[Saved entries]

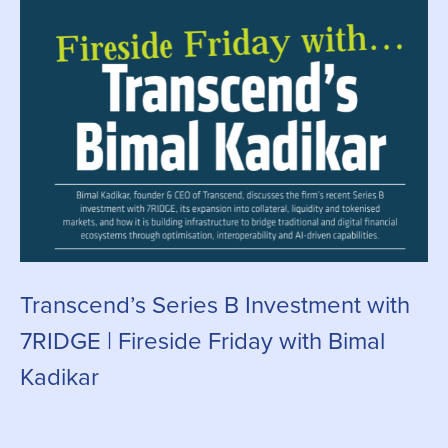
Transcend’s Series B Investment with
C
7RIDGE | Fireside Friday with Bimal
g
Kadikar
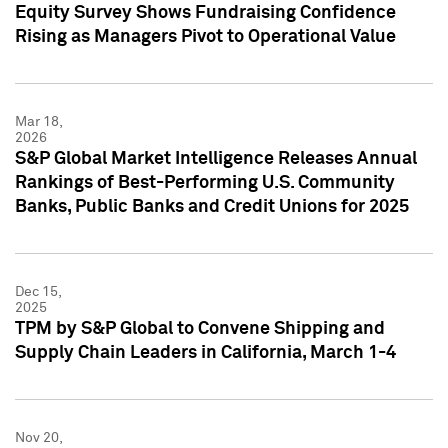
Equity Survey Shows Fundraising Confidence
Rising as Managers Pivot to Operational Value
Mar 18,
2026
S&P Global Market Intelligence Releases Annual
Rankings of Best-Performing U.S. Community
Banks, Public Banks and Credit Unions for 2025
Dec 15,
2025
TPM by S&P Global to Convene Shipping and
Supply Chain Leaders in California, March 1-4
Nov 20,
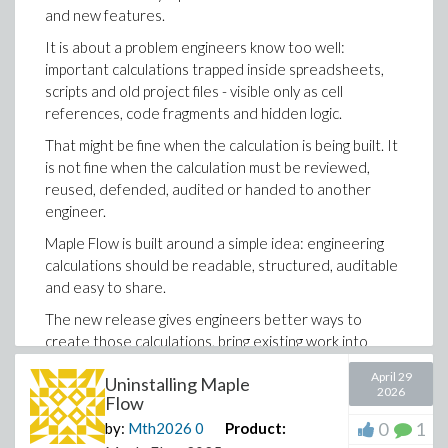
and new features.
It is about a problem engineers know too well:
important calculations trapped inside spreadsheets,
scripts and old project files - visible only as cell
references, code fragments and hidden logic.
That might be fine when the calculation is being built. It
is not fine when the calculation must be reviewed,
reused, defended, audited or handed to another
engineer.
Maple Flow is built around a simple idea: engineering
calculations should be readable, structured, auditable
and easy to share.
The new release gives engineers better ways to
create those calculations, bring existing work into
Maple Flow, and turn legacy material into
April 29
Uninstalling Maple
documentation that actually explains the engineering.
2026
Flow
You can now generate Maple Flow worksheets using
0
1
by:
Mth2026
0
Product:
tools like Codex or Claude Code. This makes it easier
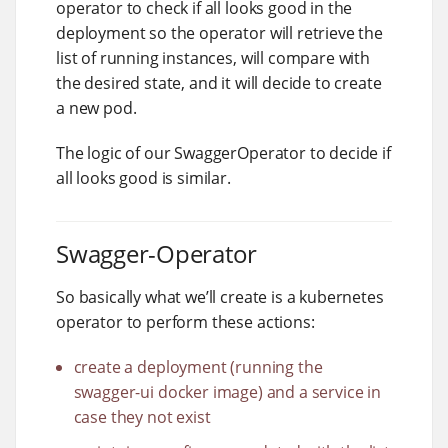
operator to check if all looks good in the
deployment so the operator will retrieve the
list of running instances, will compare with
the desired state, and it will decide to create
a new pod.
The logic of our SwaggerOperator to decide if
all looks good is similar.
Swagger-Operator
So basically what we’ll create is a kubernetes
operator to perform these actions:
create a deployment (running the
swagger-ui docker image) and a service in
case they not exist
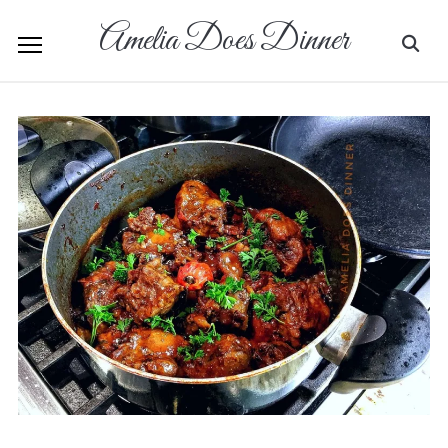
Amelia Does Dinner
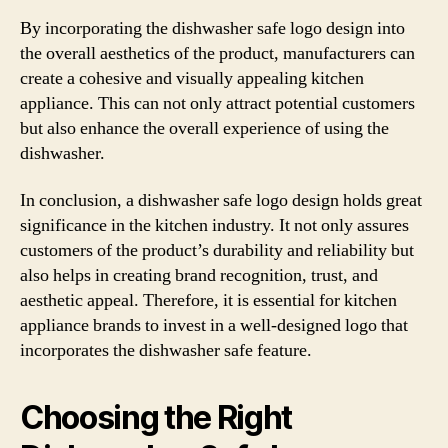
By incorporating the dishwasher safe logo design into
the overall aesthetics of the product, manufacturers can
create a cohesive and visually appealing kitchen
appliance. This can not only attract potential customers
but also enhance the overall experience of using the
dishwasher.
In conclusion, a dishwasher safe logo design holds great
significance in the kitchen industry. It not only assures
customers of the product’s durability and reliability but
also helps in creating brand recognition, trust, and
aesthetic appeal. Therefore, it is essential for kitchen
appliance brands to invest in a well-designed logo that
incorporates the dishwasher safe feature.
Choosing the Right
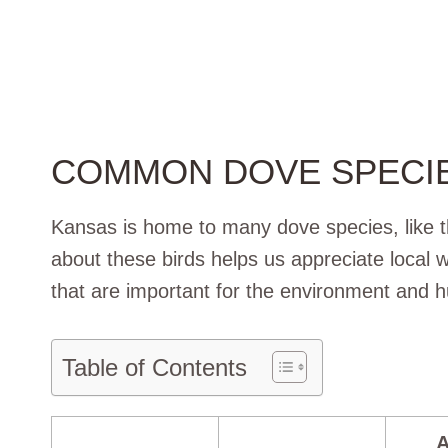
COMMON DOVE SPECIE
Kansas is home to many dove species, like
about these birds helps us appreciate local wi
that are important for the environment and h
Table of Contents
A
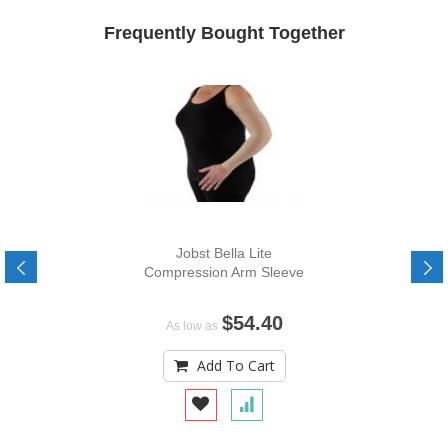
Frequently Bought Together
Jobst Bella Lite
Compression Arm Sleeve
$54.40
As low as
Add To Cart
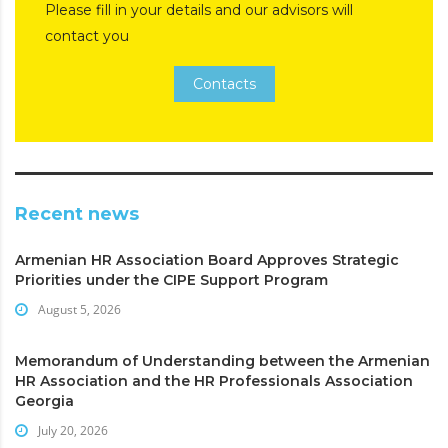
Please fill in your details and our advisors will
contact you
Contacts
Recent news
Armenian HR Association Board Approves Strategic
Priorities under the CIPE Support Program
August 5, 2026
Memorandum of Understanding between the Armenian
HR Association and the HR Professionals Association
Georgia
July 20, 2026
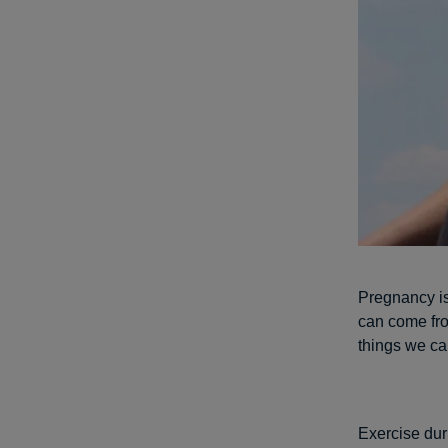
Pregnancy is
can come fro
things we can
Exercise duri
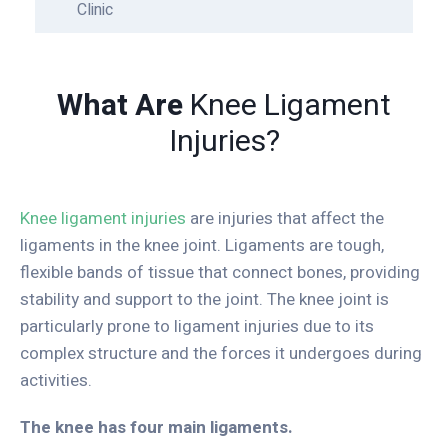
Clinic
What Are
Knee Ligament
Injuries?
Knee ligament injuries
are injuries that affect the
ligaments in the knee joint. Ligaments are tough,
flexible bands of tissue that connect bones, providing
stability and support to the joint. The knee joint is
particularly prone to ligament injuries due to its
complex structure and the forces it undergoes during
activities.
The knee has four main ligaments.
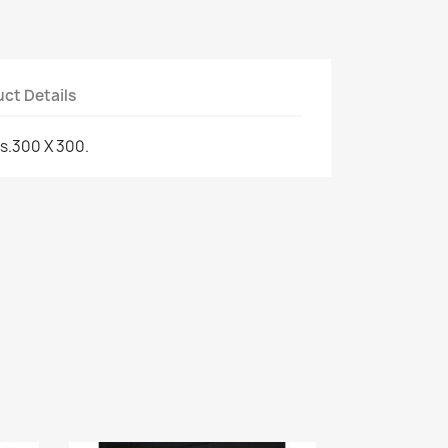
ct Details
s.300 X 300.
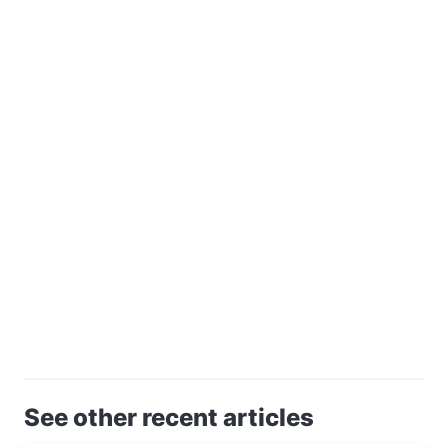
See other recent articles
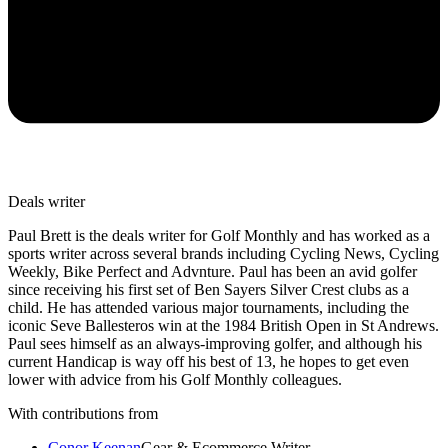
Deals writer
Paul Brett is the deals writer for Golf Monthly and has worked as a
sports writer across several brands including Cycling News, Cycling
Weekly, Bike Perfect and Advnture. Paul has been an avid golfer
since receiving his first set of Ben Sayers Silver Crest clubs as a
child. He has attended various major tournaments, including the
iconic Seve Ballesteros win at the 1984 British Open in St Andrews.
Paul sees himself as an always-improving golfer, and although his
current Handicap is way off his best of 13, he hopes to get even
lower with advice from his Golf Monthly colleagues.
With contributions from
Conor Keenan
Gear & Ecommerce Writer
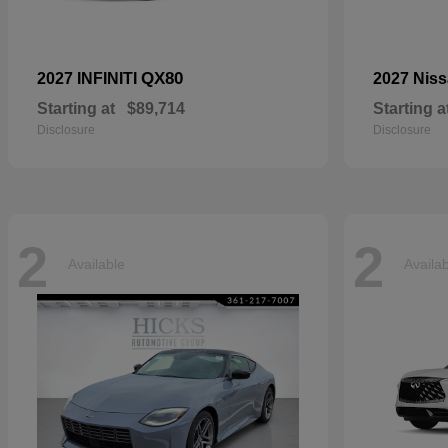
QX80
2027 INFINITI
2027 Nis
Starting at
$89,714
Starting a
Disclosure
Disclosure
2
2
Available
Availa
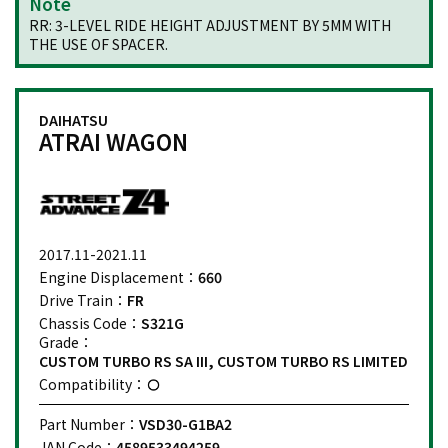
Note
RR: 3-LEVEL RIDE HEIGHT ADJUSTMENT BY 5MM WITH
THE USE OF SPACER.
DAIHATSU
ATRAI WAGON
2017.11-2021.11
Engine Displacement：
660
Drive Train：
FR
Chassis Code：
S321G
Grade：
CUSTOM TURBO RS SA III, CUSTOM TURBO RS LIMITED
Compatibility：
Part Number：
VSD30-G1BA2
JAN Code：
4589533494259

What you need to do. Across all the entries, how many lines hold the string "from"? Only the number is needed.

Solution to the problem. 2